*** Opening of Material shown ***
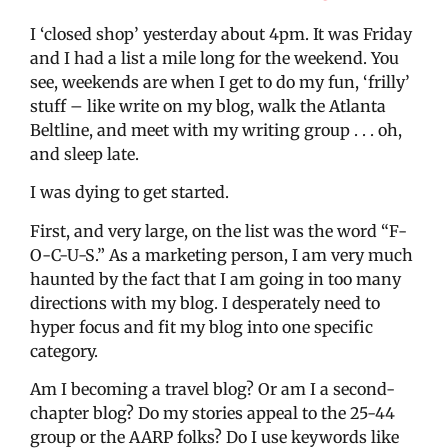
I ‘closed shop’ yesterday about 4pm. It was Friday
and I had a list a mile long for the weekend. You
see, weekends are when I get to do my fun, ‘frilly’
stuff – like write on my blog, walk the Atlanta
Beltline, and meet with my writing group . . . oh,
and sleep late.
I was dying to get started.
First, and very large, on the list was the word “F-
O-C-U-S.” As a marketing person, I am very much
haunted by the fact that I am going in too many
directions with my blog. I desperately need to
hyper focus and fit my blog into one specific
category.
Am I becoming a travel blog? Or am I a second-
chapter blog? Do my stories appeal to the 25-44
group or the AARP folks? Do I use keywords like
*** Close of Material shown ***
*** Opening of Material shown ***
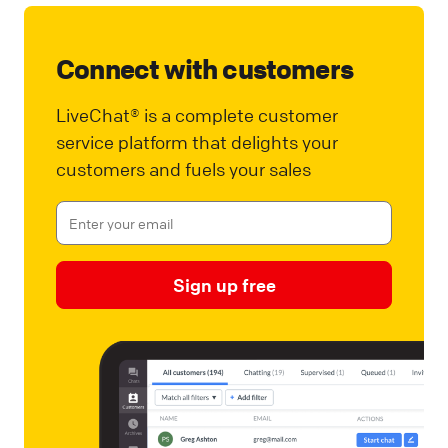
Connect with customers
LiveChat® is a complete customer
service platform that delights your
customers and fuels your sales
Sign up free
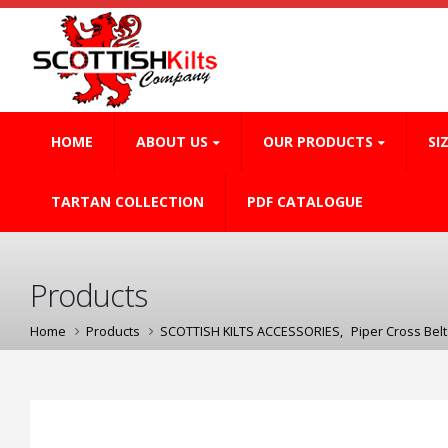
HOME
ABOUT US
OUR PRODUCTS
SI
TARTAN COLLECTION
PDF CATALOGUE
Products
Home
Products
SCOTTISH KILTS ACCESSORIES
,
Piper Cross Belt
*** Close of Material shown ***
Required work> All that belongs in the answer is the run of lines above from the line containing "PDF CATALOGUE" through the line containing "Piper Cross Belt", exactly as written.

Worked solution>
PDF CATALOGUE
Products
Home
Products
SCOTTISH KILTS ACCESSORIES
,
Piper Cross Belt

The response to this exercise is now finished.